姜翎端坐的脊背也微微松懈了下来,靠在软垫上,望着窗外飞速掠过的树影怔怔出神。
月光如水银泻地,将官道照得一片清辉,仿佛天地间只剩下她们这一辆车还在深夜独行。
车夫压低的催马声、规律的蹄声、轮轴转动的吱呀声,交织成夜的催眠曲。
在这万籁俱寂之中,她忽然想起很多年前,自己还是那个天不怕地不怕的姜家大小姐,带着一群半大孩子爬树掏鸟窝、下河摸鱼的时光。
那时她以为自己是无所不能的。
除了没有父亲,她比任何人都要活得肆意张扬。
可后来……
急促的马蹄声由远及近,如惊雷般撕裂夜的宁静,每一步都精准地踏在她的心尖上。
该来的,终究还是来了。
姜翎缓缓直起身,整理了一下微皱的衣襟,眼底最后一丝?迷茫被冷静取代。
有人,追来了。
她轻轻掀开车帘一角,只见月光下一骑绝尘而来,玄色披风在风中猎猎作响,几乎要与夜色融为一体。
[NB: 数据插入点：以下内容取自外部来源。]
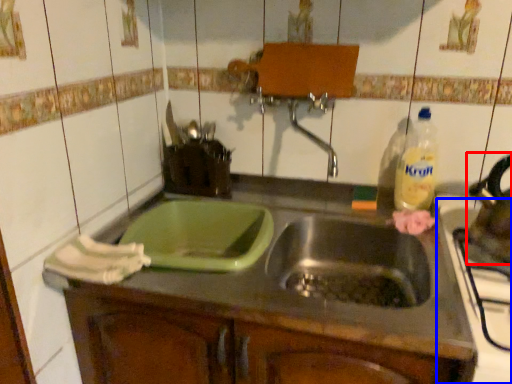 Question: Which of the following is the farthest to the observer, tea pot (highlighted by a red box) or appliance (highlighted by a blue box)?

Choices:
 (A) tea pot
 (B) appliance

Answer: (A) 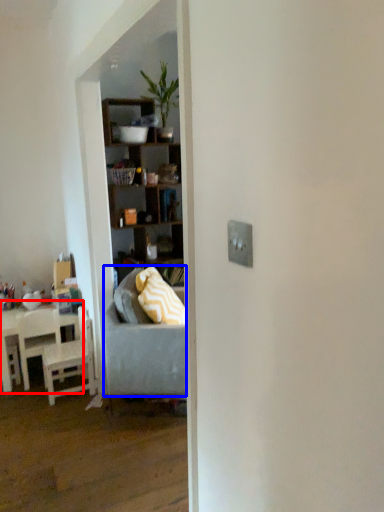 Question: Which object is further to the camera taking this photo, table (highlighted by a red box) or studio couch (highlighted by a blue box)?

Choices:
 (A) table
 (B) studio couch

Answer: (A) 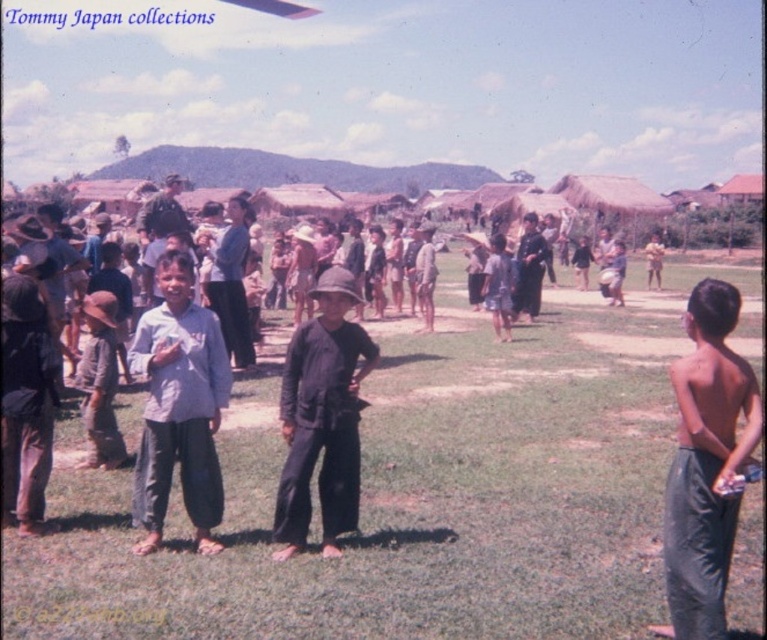 Who is more distant from viewer, (179, 278) or (232, 220)?

Positioned behind is point (232, 220).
马上之人的身影挺拔如松,即便隔着一段距离,也能感受到那股迫人的气势。
在他身后不远处,隐约还跟着人影。
“停车。”
她的声音平静无波,仿佛早已预料到这一刻的到来。
马车缓缓停下,银杏和银红被惊醒,茫然地看着自家夫人。
而姜翎已经推开车门,站在车辕上,静静地等待着那个男人的到来。
夜风吹起她的裙摆和发丝,在月光下宛如即将乘风归去的仙子。
来人在她面前勒住马,深邃的目光在她身上停留片刻,待呼吸平稳,驱着马,一步步走到她面前。
“夜深露重,夫人这是要去何处?”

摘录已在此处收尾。